• **Exercise goal**
The answer must consist of every line from the entries below that contains the word "累计坐车".
[Start of section]
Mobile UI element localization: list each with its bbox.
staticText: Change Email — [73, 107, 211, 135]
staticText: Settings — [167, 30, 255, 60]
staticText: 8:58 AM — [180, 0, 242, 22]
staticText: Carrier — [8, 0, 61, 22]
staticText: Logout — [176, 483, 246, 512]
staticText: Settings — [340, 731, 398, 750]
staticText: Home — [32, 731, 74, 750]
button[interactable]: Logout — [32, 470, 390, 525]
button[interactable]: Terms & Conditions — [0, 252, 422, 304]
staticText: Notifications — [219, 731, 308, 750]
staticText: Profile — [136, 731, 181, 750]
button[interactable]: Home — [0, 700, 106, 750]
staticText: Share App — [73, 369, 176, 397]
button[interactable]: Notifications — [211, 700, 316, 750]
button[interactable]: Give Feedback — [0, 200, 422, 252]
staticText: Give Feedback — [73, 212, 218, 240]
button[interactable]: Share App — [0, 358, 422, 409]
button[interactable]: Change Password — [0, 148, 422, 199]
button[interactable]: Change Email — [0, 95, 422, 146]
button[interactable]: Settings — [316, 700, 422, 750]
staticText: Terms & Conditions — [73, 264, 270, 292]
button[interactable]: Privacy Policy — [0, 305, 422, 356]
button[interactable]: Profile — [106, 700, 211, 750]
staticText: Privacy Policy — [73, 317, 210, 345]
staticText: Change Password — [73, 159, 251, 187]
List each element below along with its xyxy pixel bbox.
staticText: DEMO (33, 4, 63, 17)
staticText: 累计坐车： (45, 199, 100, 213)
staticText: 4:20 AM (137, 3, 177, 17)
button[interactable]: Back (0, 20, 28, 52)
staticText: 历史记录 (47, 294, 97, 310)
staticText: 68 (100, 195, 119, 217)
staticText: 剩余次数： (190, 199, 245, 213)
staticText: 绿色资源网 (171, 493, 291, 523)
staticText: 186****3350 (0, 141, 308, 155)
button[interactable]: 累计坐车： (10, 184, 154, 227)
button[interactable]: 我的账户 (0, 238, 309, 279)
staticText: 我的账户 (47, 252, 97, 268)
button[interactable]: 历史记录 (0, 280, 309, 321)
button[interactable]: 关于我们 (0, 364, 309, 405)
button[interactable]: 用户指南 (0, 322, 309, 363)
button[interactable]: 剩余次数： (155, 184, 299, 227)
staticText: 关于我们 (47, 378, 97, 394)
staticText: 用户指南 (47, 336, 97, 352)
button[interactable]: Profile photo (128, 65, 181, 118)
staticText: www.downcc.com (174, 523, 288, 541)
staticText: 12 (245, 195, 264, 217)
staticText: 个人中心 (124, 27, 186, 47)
[End of section]
• **Answer to this problem**
staticText: 累计坐车： (45, 199, 100, 213)
button[interactable]: 累计坐车： (10, 184, 154, 227)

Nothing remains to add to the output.